== Work instructions ==
The entries follow. Print each one exactly.

[Saved entries]
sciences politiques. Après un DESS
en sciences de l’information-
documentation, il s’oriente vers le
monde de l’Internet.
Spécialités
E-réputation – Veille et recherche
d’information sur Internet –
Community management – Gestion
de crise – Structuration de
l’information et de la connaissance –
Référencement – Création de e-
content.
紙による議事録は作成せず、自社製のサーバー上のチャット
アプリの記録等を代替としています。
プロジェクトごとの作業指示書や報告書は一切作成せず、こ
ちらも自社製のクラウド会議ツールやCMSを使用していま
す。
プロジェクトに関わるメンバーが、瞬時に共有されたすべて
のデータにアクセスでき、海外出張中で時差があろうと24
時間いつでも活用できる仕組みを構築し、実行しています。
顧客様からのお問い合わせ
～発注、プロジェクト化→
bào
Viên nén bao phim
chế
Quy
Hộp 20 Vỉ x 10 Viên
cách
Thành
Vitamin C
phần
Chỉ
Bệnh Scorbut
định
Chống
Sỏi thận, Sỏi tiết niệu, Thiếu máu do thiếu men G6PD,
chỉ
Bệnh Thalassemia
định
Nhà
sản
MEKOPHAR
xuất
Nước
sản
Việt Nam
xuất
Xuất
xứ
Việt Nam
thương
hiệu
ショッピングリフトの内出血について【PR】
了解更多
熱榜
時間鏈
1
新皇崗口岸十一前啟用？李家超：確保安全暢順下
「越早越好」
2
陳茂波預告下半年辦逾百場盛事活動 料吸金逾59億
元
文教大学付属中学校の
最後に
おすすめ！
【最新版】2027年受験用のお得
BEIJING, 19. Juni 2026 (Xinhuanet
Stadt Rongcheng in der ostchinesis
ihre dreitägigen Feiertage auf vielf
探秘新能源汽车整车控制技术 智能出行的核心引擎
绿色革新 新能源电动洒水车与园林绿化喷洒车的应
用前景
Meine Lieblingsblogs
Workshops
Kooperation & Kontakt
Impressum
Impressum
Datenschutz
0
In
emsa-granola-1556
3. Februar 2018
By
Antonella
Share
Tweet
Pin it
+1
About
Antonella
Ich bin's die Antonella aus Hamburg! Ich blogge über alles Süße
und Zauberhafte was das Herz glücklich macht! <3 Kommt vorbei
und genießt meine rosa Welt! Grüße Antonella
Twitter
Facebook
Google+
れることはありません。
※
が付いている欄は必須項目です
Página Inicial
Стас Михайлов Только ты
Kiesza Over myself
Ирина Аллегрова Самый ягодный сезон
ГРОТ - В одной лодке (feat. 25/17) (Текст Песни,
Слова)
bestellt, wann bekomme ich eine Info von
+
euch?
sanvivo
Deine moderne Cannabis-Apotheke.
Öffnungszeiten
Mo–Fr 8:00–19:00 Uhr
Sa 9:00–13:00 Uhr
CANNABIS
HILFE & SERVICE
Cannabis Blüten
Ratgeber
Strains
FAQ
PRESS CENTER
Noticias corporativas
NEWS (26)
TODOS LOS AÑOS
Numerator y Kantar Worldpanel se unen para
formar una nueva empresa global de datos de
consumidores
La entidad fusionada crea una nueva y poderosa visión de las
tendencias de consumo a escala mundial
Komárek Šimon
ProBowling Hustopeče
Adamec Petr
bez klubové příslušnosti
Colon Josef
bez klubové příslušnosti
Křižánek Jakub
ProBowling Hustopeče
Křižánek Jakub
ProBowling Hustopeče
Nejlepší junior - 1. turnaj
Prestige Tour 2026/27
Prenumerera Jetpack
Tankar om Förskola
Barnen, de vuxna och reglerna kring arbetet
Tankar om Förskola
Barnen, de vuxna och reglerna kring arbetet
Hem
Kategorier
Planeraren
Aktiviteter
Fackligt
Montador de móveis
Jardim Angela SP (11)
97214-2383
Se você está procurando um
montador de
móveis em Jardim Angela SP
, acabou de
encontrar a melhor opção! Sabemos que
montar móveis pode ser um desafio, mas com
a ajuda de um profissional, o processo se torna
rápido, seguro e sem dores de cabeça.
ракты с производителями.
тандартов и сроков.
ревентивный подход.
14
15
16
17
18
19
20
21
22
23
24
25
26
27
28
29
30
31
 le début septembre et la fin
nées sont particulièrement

== Answer below ==
sciences politiques. Après un DESS
en sciences de l’information-
documentation, il s’oriente vers le
monde de l’Internet.
Spécialités
E-réputation – Veille et recherche
d’information sur Internet –
Community management – Gestion
de crise – Structuration de
l’information et de la connaissance –
Référencement – Création de e-
content.
紙による議事録は作成せず、自社製のサーバー上のチャット
アプリの記録等を代替としています。
プロジェクトごとの作業指示書や報告書は一切作成せず、こ
ちらも自社製のクラウド会議ツールやCMSを使用していま
す。
プロジェクトに関わるメンバーが、瞬時に共有されたすべて
のデータにアクセスでき、海外出張中で時差があろうと24
時間いつでも活用できる仕組みを構築し、実行しています。
顧客様からのお問い合わせ
～発注、プロジェクト化→
bào
Viên nén bao phim
chế
Quy
Hộp 20 Vỉ x 10 Viên
cách
Thành
Vitamin C
phần
Chỉ
Bệnh Scorbut
định
Chống
Sỏi thận, Sỏi tiết niệu, Thiếu máu do thiếu men G6PD,
chỉ
Bệnh Thalassemia
định
Nhà
sản
MEKOPHAR
xuất
Nước
sản
Việt Nam
xuất
Xuất
xứ
Việt Nam
thương
hiệu
ショッピングリフトの内出血について【PR】
了解更多
熱榜
時間鏈
1
新皇崗口岸十一前啟用？李家超：確保安全暢順下
「越早越好」
2
陳茂波預告下半年辦逾百場盛事活動 料吸金逾59億
元
文教大学付属中学校の
最後に
おすすめ！
【最新版】2027年受験用のお得
BEIJING, 19. Juni 2026 (Xinhuanet
Stadt Rongcheng in der ostchinesis
ihre dreitägigen Feiertage auf vielf
探秘新能源汽车整车控制技术 智能出行的核心引擎
绿色革新 新能源电动洒水车与园林绿化喷洒车的应
用前景
Meine Lieblingsblogs
Workshops
Kooperation & Kontakt
Impressum
Impressum
Datenschutz
0
In
emsa-granola-1556
3. Februar 2018
By
Antonella
Share
Tweet
Pin it
+1
About
Antonella
Ich bin's die Antonella aus Hamburg! Ich blogge über alles Süße
und Zauberhafte was das Herz glücklich macht! <3 Kommt vorbei
und genießt meine rosa Welt! Grüße Antonella
Twitter
Facebook
Google+
れることはありません。
※
が付いている欄は必須項目です
Página Inicial
Стас Михайлов Только ты
Kiesza Over myself
Ирина Аллегрова Самый ягодный сезон
ГРОТ - В одной лодке (feat. 25/17) (Текст Песни,
Слова)
bestellt, wann bekomme ich eine Info von
+
euch?
sanvivo
Deine moderne Cannabis-Apotheke.
Öffnungszeiten
Mo–Fr 8:00–19:00 Uhr
Sa 9:00–13:00 Uhr
CANNABIS
HILFE & SERVICE
Cannabis Blüten
Ratgeber
Strains
FAQ
PRESS CENTER
Noticias corporativas
NEWS (26)
TODOS LOS AÑOS
Numerator y Kantar Worldpanel se unen para
formar una nueva empresa global de datos de
consumidores
La entidad fusionada crea una nueva y poderosa visión de las
tendencias de consumo a escala mundial
Komárek Šimon
ProBowling Hustopeče
Adamec Petr
bez klubové příslušnosti
Colon Josef
bez klubové příslušnosti
Křižánek Jakub
ProBowling Hustopeče
Křižánek Jakub
ProBowling Hustopeče
Nejlepší junior - 1. turnaj
Prestige Tour 2026/27
Prenumerera Jetpack
Tankar om Förskola
Barnen, de vuxna och reglerna kring arbetet
Tankar om Förskola
Barnen, de vuxna och reglerna kring arbetet
Hem
Kategorier
Planeraren
Aktiviteter
Fackligt
Montador de móveis
Jardim Angela SP (11)
97214-2383
Se você está procurando um
montador de
móveis em Jardim Angela SP
, acabou de
encontrar a melhor opção! Sabemos que
montar móveis pode ser um desafio, mas com
a ajuda de um profissional, o processo se torna
rápido, seguro e sem dores de cabeça.
ракты с производителями.
тандартов и сроков.
ревентивный подход.
14
15
16
17
18
19
20
21
22
23
24
25
26
27
28
29
30
31
 le début septembre et la fin
nées sont particulièrement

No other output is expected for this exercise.